Yet, there is growing generational divergence. Younger Africans especially those with higher education and internet access tend to favor life imprisonment over execution, citing concerns over wrongful convictions and human rights.
The Trust Factor: Legal Systems Under Scrutiny
A key factor shaping public opinion on capital punishment is trust or the lack of it in the legal system.
In many countries, public institutions are plagued by corruption, prolonged trials, and systemic bias, especially against the poor, uneducated, or politically unconnected. As a result, some citizens support the death penalty in principle, but fear its misuse in practice.
A 2021 Afrobarometer report found that less than 40% of Africans trust their courts to deliver fair and impartial justice. In such a context, the irreversible nature of execution raises serious concerns.
Cases like Ken Saro-Wiwa in Nigeria, or Benedicto Kiwanuka’s political execution in Uganda, have become historical cautionary tales reminders that when the rule of law is weak, the death penalty can become a weapon rather than a safeguard.
The Media Effect: High-Profile Crimes and Emotional Swings
Another powerful influence on public sentiment is the media’s framing of crime and punishment. When high-profile murders, rapes, or armed robberies dominate headlines, public demand for swift justice including execution spikes dramatically.
In Ghana, the gruesome murder of a 10-year-old boy in a suspected ritual killing case in 2021 reignited calls for the death penalty to be enforced more decisively. Similar patterns have been observed in South Africa and Kenya, where media sensationalism fuels populist justice narratives.
However, in-depth reporting on wrongful convictions and prison conditions has also helped shift opinions, especially when victims of state injustice share their stories. NGOs and legal reformers are increasingly using documentaries, podcasts, and social media to highlight flaws in capital punishment systems and build momentum for change.

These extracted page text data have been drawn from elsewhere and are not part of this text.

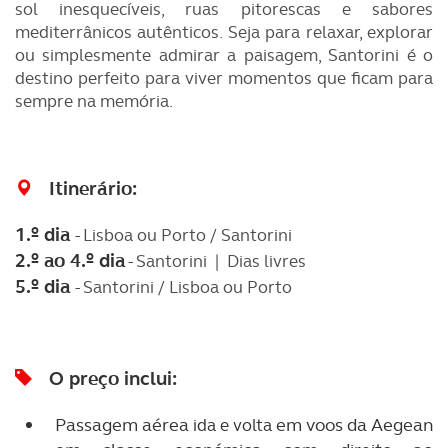
sol inesquecíveis, ruas pitorescas e sabores
mediterrânicos autênticos. Seja para relaxar, explorar
ou simplesmente admirar a paisagem, Santorini é o
destino perfeito para viver momentos que ficam para
sempre na memória.
Itinerário:
1.º dia
- Lisboa ou Porto / Santorini
2.º ao 4.º dia
- Santorini | Dias livres
5.º dia
- Santorini / Lisboa ou Porto
O preço inclui:
Passagem aérea
em voos da Aegean
ida e volta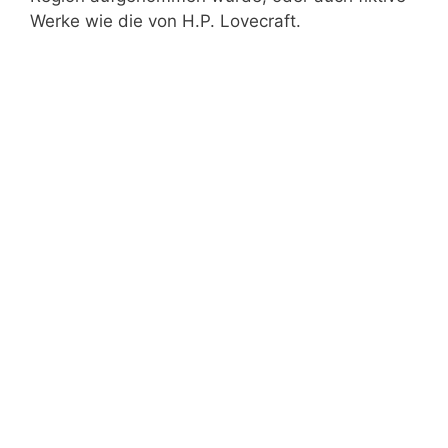
Werke wie die von H.P. Lovecraft.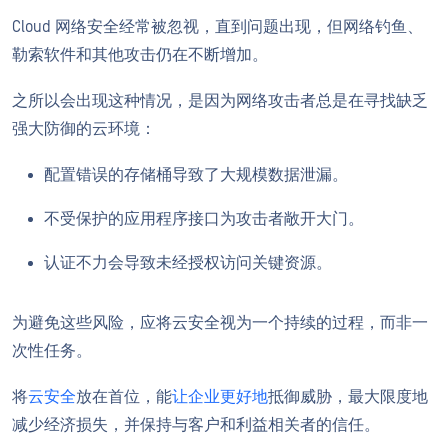
Cloud 网络安全经常被忽视，直到问题出现，但网络钓鱼、
勒索软件和其他攻击仍在不断增加。
之所以会出现这种情况，是因为网络攻击者总是在寻找缺乏
强大防御的云环境：
配置错误的存储桶导致了大规模数据泄漏。
不受保护的应用程序接口为攻击者敞开大门。
认证不力会导致未经授权访问关键资源。
为避免这些风险，应将云安全视为一个持续的过程，而非一
次性任务。
将
云安全
放在首位，能
让企业更好地
抵御威胁，最大限度地
减少经济损失，并保持与客户和利益相关者的信任。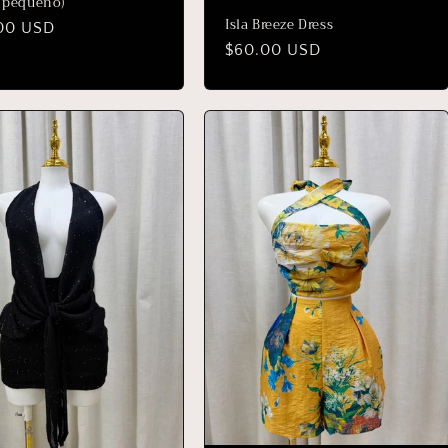
e pequeño)
Isla Breeze Dress
io
00 USD
Precio
$60.00 USD
ual
habitual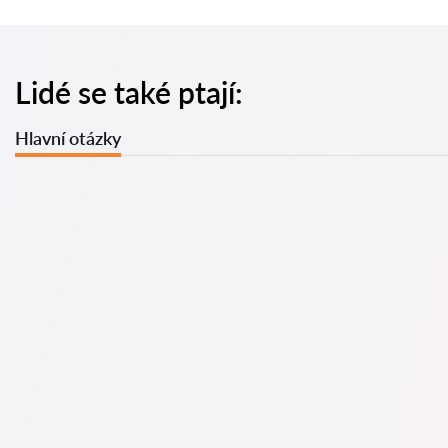
Lidé se také ptají:
Hlavní otázky
U nás najdete seznam nejlepších právníků v s kompletními
informacemi. Ceny, recenze, telefonní číslo a adresa.
Na naší službě najdete skutečné recenze právníků,
neodstraňujeme negativní recenze a není možné je uměle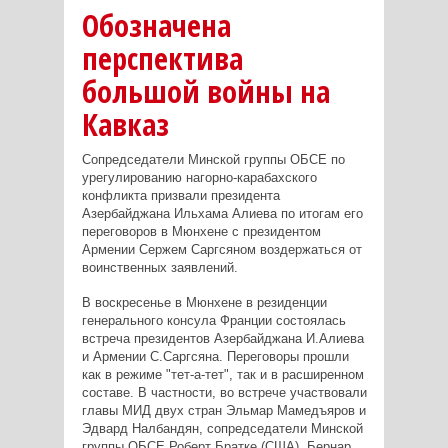
Обозначена
перспектива
большой войны на
Кавказ
Сопредседатели Минской группы ОБСЕ по
урегулированию нагорно-карабахского
конфликта призвали президента
Азербайджана Ильхама Алиева по итогам его
переговоров в Мюнхене с президентом
Армении Сержем Саргсяном воздержаться от
воинственных заявлений.
В воскресенье в Мюнхене в резиденции
генерального консула Франции состоялась
встреча президентов Азербайджана И.Алиева
и Армении С.Саргсяна. Переговоры прошли
как в режиме "тет-а-тет", так и в расширенном
составе. В частности, во встрече участвовали
главы МИД двух стран Эльмар Мамедъяров и
Эдвард Налбандян, сопредседатели Минской
группы ОБСЕ Роберт Братке (США), Бернар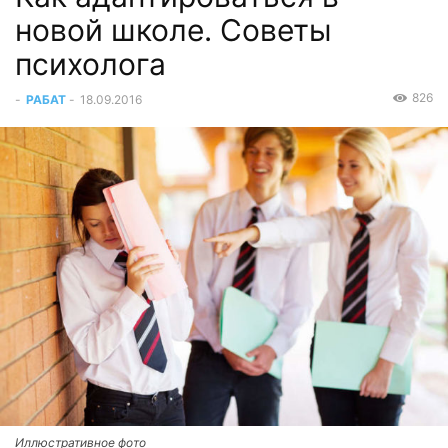
новой школе. Советы
психолога
826
-
РАБАТ
-
18.09.2016
Иллюстративное фото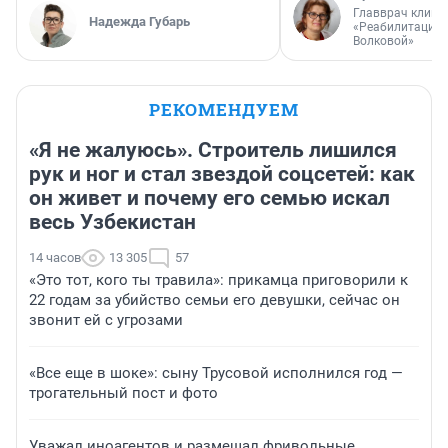
Главврач клини
Надежда Губарь
«Реабилитация 
Волковой»
РЕКОМЕНДУЕМ
«Я не жалуюсь». Строитель лишился
рук и ног и стал звездой соцсетей: как
он живет и почему его семью искал
весь Узбекистан
14 часов
13 305
57
«Это тот, кого ты травила»: прикамца приговорили к
22 годам за убийство семьи его девушки, сейчас он
звонит ей с угрозами
«Все еще в шоке»: сыну Трусовой исполнился год —
трогательный пост и фото
Уважал иноагентов и размещал фривольные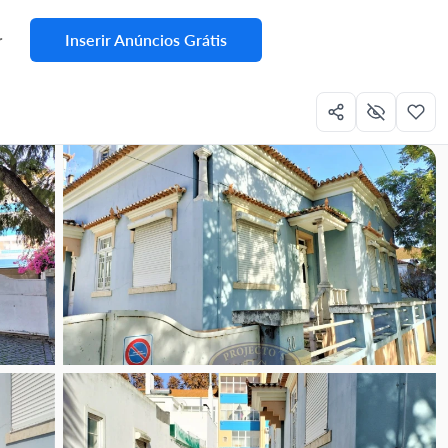
Inserir Anúncios Grátis
r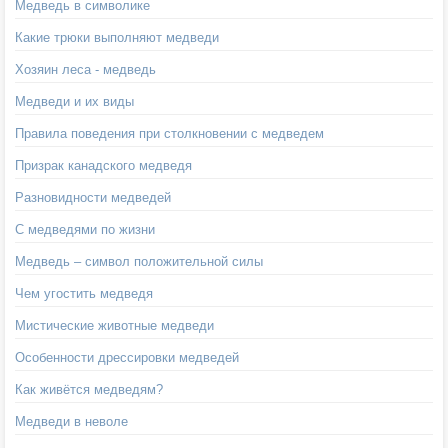
Медведь в символике
Какие трюки выполняют медведи
Хозяин леса - медведь
Медведи и их виды
Правила поведения при столкновении с медведем
Призрак канадского медведя
Разновидности медведей
С медведями по жизни
Медведь – символ положительной силы
Чем угостить медведя
Мистические животные медведи
Особенности дрессировки медведей
Как живётся медведям?
Медведи в неволе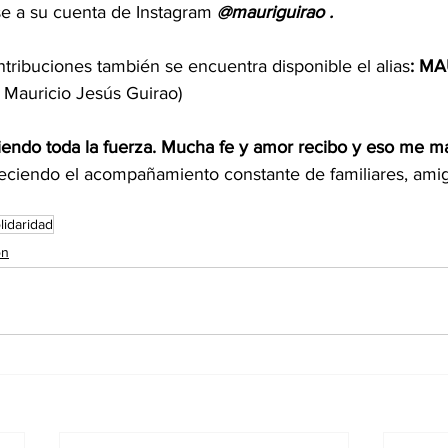
e a su cuenta de Instagram 
@mauriguirao .
ntribuciones también se encuentra disponible el alias
: MA
Mauricio Jesús Guirao)
iendo toda la fuerza. Mucha fe y amor recibo y eso me m
deciendo el acompañamiento constante de familiares, amig
lidaridad
ón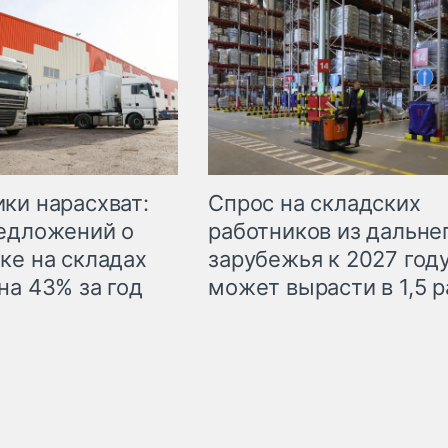
ки нарасхват:
Спрос на складских
едложений о
работников из дальне
ке на складах
зарубежья к 2027 год
на 43% за год
может вырасти в 1,5 р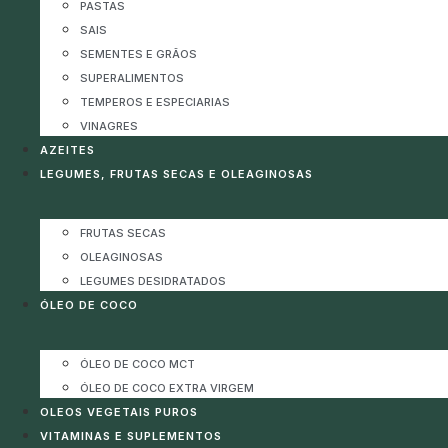
PASTAS
SAIS
SEMENTES E GRÃOS
SUPERALIMENTOS
TEMPEROS E ESPECIARIAS
VINAGRES
AZEITES
LEGUMES, FRUTAS SECAS E OLEAGINOSAS
FRUTAS SECAS
OLEAGINOSAS
LEGUMES DESIDRATADOS
ÓLEO DE COCO
ÓLEO DE COCO MCT
ÓLEO DE COCO EXTRA VIRGEM
OLEOS VEGETAIS PUROS
VITAMINAS E SUPLEMENTOS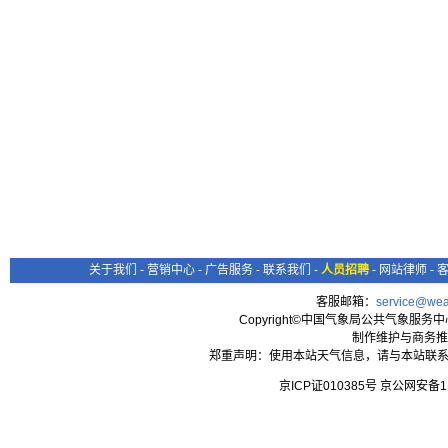
关于我们
-
营销中心
-
广告服务
-
联系我们
-
人员招聘
-
网站律师
-
客服邮箱：
service@wea
Copyright©中国气象局公共气象服务中心 All
制作维护与商务推
郑重声明：使用本站天气信息，请与本站联系
京ICP证010385号 京公网安备1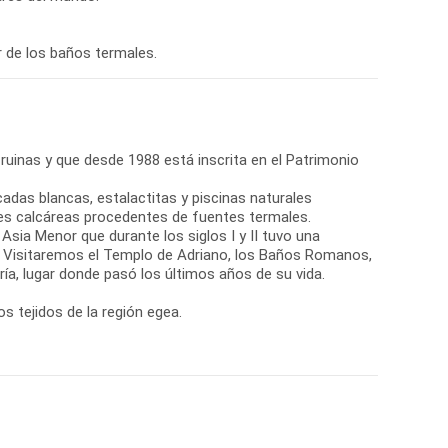
ar de los baños termales.
 ruinas y que desde 1988 está inscrita en el Patrimonio
cadas blancas, estalactitas y piscinas naturales
les calcáreas procedentes de fuentes termales.
Asia Menor que durante los siglos I y II tuvo una
e. Visitaremos el Templo de Adriano, los Baños Romanos,
aría, lugar donde pasó los últimos años de su vida.
s tejidos de la región egea.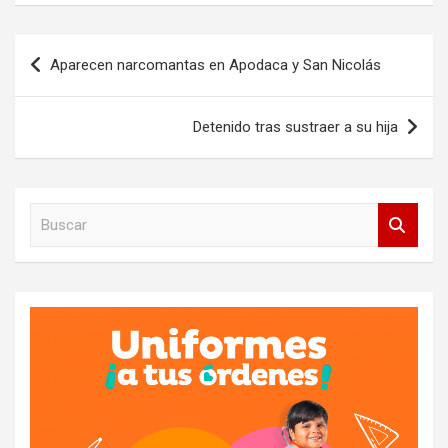
Navegación
Aparecen narcomantas en Apodaca y San Nicolás
de
entradas
Detenido tras sustraer a su hija
B
u
s
c
a
r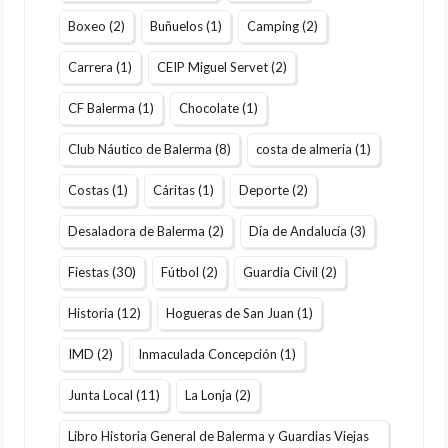
Boxeo
(2)
Buñuelos
(1)
Camping
(2)
Carrera
(1)
CEIP Miguel Servet
(2)
CF Balerma
(1)
Chocolate
(1)
Club Náutico de Balerma
(8)
costa de almeria
(1)
Costas
(1)
Cáritas
(1)
Deporte
(2)
Desaladora de Balerma
(2)
Día de Andalucía
(3)
Fiestas
(30)
Fútbol
(2)
Guardia Civil
(2)
Historia
(12)
Hogueras de San Juan
(1)
IMD
(2)
Inmaculada Concepción
(1)
Junta Local
(11)
La Lonja
(2)
Libro Historia General de Balerma y Guardias Viejas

A Shifting Landscape: Civil Society and the Road to Reform
Despite widespread support for the death penalty in some regions, civil society organizations have made significant gains in reshaping public opinion particularly by connecting capital punishment to broader human rights issues.
Groups like Death Penalty Project Africa, Legal Resource Foundation (Zimbabwe), and PRI Africa have led public education campaigns, supported strategic litigation, and provided legal aid to those facing execution.
In Zambia, a coalition of lawyers, churches, and youth groups played a critical role in influencing government and parliament to abolish the death penalty in 2023. In Sierra Leone, the 2021 abolition followed months of advocacy that directly engaged communities on the risks of wrongful execution.
Public Will, Political Courage, and the Future of the Death Penalty in Africa
Public opinion in Africa on capital punishment is neither monolithic nor static. It is shaped by lived realities of crime, justice, and broken systems as well as by evolving values, global trends, and civic education.
For policymakers and reformers, understanding this complexity is essential. Capital punishment will not end in Africa simply because international actors demand it; it will end when Africans themselves believe there is a better path to justice.
That change is already visible. But to sustain it, Africa’s legal institutions must rebuild public trust, address the root causes of crime, and ensure that justice is not just swift but fair.